Not only a third of the world's maritime oil exports pass through the Strait of Hormuz — beneath its waters lie seven submarine fiber-optic cables through which over $10 trillion in financial transactions flow daily and approximately 20% of global internet traffic. Tehran has decided it's time to get paid for this.
Three steps to "legitimate enrichment"
The Tasnim agency, considered the official mouthpiece of the Islamic Revolutionary Guard Corps (IRGC), published an article titled "Three practical steps to generate income from internet cables in the Strait of Hormuz." In parallel, Fars, another IRGC-linked publication, described Iran as the "ruler of the hidden highway" of the region.
The proposed scheme consists of three elements:
- Initial licensing fees for all foreign companies whose cables pass through the strait;
- Annual "protection payments" from technology giants — Meta, Amazon, Microsoft, Google;
- Iranian company monopoly on servicing and repairing cables in the strait zone.
Fars formulated the ultimate goal bluntly: to transform Iran's control over Hormuz into a "lever of digital power."
A legal construct with a loophole
Tasnim builds its legal foundation on the UN Convention on the Law of the Sea (UNCLOS): the agency cites Article 34, arguing that the right of transit passage for vessels does not cancel Iran's sovereign rights over the seabed.
"The risk of intentional submarine cable cutting has always existed, but an open threat from a state, such as Iran, gives the problem new urgency."
Işık Mater, director of research at the London NetBlocks center
The problem is that at the narrowest point of the strait, Iran's and Oman's territorial waters completely overlap — meaning the cables physically lie on the seabed that both countries consider theirs. But the main legal vulnerability is different: Iran signed UNCLOS but never ratified it. The Convention it relies on is formally not binding for Iran.
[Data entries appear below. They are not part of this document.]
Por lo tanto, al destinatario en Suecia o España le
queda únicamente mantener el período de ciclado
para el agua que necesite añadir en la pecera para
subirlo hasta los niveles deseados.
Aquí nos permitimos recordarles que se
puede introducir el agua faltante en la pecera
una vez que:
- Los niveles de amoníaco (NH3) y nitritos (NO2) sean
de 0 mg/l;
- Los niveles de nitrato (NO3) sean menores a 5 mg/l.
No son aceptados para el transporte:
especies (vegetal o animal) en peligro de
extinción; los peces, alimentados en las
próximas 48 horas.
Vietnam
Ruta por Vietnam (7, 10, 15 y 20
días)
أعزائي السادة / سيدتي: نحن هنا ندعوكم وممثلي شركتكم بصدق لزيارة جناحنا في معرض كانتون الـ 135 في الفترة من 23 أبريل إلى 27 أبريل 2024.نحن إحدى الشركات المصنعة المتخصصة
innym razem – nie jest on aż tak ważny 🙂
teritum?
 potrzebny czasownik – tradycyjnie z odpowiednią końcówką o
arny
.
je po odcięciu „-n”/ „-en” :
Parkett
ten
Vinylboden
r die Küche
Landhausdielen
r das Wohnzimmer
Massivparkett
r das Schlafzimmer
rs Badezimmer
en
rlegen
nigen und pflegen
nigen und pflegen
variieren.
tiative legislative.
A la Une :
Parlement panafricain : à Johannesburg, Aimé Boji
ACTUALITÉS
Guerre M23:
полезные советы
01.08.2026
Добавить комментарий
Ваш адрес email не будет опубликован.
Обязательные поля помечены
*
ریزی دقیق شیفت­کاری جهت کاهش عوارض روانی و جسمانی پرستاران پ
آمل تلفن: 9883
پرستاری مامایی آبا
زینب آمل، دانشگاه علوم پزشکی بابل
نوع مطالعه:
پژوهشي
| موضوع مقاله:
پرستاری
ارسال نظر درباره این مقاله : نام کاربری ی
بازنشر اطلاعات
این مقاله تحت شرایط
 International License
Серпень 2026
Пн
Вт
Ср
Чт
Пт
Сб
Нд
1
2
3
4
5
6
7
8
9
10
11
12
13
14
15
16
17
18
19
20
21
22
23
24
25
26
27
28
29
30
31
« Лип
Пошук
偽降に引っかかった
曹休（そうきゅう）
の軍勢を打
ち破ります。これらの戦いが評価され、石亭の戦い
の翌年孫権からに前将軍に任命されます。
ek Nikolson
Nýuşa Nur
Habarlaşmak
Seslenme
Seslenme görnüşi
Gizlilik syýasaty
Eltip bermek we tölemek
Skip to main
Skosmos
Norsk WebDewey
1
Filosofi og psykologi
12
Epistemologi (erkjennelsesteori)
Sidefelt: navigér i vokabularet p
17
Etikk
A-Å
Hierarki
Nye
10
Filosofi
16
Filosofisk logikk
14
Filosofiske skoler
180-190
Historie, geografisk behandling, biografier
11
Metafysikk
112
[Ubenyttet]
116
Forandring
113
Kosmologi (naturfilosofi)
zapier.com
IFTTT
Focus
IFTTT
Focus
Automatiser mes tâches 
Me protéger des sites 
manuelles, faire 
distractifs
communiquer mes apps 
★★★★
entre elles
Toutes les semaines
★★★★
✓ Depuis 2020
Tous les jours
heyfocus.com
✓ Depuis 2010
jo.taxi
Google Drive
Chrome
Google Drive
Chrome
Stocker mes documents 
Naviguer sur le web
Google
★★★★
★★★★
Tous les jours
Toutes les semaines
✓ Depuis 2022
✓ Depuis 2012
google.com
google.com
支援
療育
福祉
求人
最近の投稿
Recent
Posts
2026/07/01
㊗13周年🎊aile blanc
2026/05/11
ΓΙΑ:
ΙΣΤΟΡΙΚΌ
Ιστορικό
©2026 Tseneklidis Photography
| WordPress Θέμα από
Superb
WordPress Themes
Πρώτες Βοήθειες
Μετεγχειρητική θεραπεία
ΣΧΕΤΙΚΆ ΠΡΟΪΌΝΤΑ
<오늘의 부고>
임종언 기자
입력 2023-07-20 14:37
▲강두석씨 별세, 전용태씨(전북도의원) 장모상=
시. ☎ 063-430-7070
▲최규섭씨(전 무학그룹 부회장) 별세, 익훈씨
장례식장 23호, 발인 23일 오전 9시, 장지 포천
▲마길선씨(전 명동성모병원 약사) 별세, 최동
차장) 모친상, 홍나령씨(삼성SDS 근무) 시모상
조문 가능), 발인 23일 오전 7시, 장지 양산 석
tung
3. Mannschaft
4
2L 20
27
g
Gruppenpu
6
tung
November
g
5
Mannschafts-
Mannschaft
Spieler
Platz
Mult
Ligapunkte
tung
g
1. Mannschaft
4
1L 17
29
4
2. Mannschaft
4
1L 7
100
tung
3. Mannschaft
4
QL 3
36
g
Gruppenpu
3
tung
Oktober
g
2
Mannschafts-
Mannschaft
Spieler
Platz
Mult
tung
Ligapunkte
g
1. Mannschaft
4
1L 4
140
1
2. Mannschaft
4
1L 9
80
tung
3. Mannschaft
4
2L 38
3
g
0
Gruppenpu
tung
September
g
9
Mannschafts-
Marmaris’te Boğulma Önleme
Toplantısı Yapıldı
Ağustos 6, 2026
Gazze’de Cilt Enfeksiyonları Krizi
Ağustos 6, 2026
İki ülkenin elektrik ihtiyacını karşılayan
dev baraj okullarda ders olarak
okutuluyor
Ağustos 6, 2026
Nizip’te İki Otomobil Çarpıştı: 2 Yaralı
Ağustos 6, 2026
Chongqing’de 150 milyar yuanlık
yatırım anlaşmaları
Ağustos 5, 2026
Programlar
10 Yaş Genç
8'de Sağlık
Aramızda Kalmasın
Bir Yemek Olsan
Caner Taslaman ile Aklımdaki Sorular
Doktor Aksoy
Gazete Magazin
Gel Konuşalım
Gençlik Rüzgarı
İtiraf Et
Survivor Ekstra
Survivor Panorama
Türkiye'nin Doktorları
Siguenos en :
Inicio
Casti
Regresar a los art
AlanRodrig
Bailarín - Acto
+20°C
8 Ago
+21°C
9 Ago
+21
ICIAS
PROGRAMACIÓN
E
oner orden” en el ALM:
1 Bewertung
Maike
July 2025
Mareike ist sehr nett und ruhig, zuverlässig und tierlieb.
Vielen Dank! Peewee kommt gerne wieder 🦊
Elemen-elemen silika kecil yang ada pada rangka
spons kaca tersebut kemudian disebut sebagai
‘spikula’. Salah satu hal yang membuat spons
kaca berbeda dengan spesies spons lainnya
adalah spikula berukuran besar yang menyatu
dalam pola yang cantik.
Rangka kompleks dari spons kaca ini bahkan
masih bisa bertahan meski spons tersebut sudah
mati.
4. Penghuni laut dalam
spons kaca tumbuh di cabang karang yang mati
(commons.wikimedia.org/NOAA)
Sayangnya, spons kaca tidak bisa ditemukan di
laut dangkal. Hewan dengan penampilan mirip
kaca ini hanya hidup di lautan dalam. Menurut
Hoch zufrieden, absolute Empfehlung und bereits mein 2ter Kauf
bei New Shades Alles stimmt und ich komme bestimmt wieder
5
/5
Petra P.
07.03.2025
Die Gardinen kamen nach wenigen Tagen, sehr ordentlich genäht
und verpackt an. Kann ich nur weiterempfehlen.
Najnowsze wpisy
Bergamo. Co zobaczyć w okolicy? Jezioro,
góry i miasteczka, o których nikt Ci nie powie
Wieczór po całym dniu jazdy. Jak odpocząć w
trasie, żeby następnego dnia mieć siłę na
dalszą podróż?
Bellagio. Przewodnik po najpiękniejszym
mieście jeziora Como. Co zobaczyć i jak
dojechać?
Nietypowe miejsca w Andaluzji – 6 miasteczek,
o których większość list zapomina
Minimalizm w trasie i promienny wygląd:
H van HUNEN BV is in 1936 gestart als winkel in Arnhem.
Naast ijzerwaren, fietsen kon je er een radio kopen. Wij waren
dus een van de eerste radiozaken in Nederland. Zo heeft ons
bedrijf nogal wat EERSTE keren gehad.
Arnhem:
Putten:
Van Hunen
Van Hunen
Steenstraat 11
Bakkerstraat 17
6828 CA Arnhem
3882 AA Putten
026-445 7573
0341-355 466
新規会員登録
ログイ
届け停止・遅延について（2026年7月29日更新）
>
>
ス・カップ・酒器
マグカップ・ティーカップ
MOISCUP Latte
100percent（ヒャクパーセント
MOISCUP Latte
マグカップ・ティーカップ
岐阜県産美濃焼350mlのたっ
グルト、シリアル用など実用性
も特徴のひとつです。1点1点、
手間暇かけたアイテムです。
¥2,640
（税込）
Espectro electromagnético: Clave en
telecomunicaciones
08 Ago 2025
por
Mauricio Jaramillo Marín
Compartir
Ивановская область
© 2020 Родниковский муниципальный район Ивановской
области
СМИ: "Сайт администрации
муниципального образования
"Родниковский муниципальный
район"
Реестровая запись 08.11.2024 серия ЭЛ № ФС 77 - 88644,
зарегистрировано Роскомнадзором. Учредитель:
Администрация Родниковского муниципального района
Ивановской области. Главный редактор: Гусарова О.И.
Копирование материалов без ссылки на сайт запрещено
Moreover, experts point out that Tasnim ignores Article 58 of the same UNCLOS, which directly protects the right to lay and maintain submarine cables.
Context: not the first attempt to monetize the strait
The Strait of Hormuz has long been an established instrument of Iranian pressure in negotiations over sanctions and the nuclear issue. Threats to block oil transit have been heard since the 1980s. This time, the IRGC offers the same logic, but applied to digital infrastructure: not physical blockade, but bureaucratic-financial control that is harder to qualify as an act of aggression and harder to challenge in international courts.
It is noteworthy that the publications appeared against the backdrop of reports of a pause in Operation "Project Freedom" — the American initiative to protect vessels in the Persian Gulf — due to progress in negotiations between Washington and Tehran over the nuclear deal.
What's next
For now, these are publications by IRGC-affiliated media, not an official government decree or draft law. But Iran has used the same mechanism — first a media probe, then a regulatory act — when introducing requirements for foreign vessels in the strait. If nuclear negotiations reach an impasse, digital claims to Hormuz will almost certainly become part of official negotiations: the question is whether Google, Meta, and Microsoft will have time to develop a joint position by the moment Tehran moves from Tasnim articles to actual demands.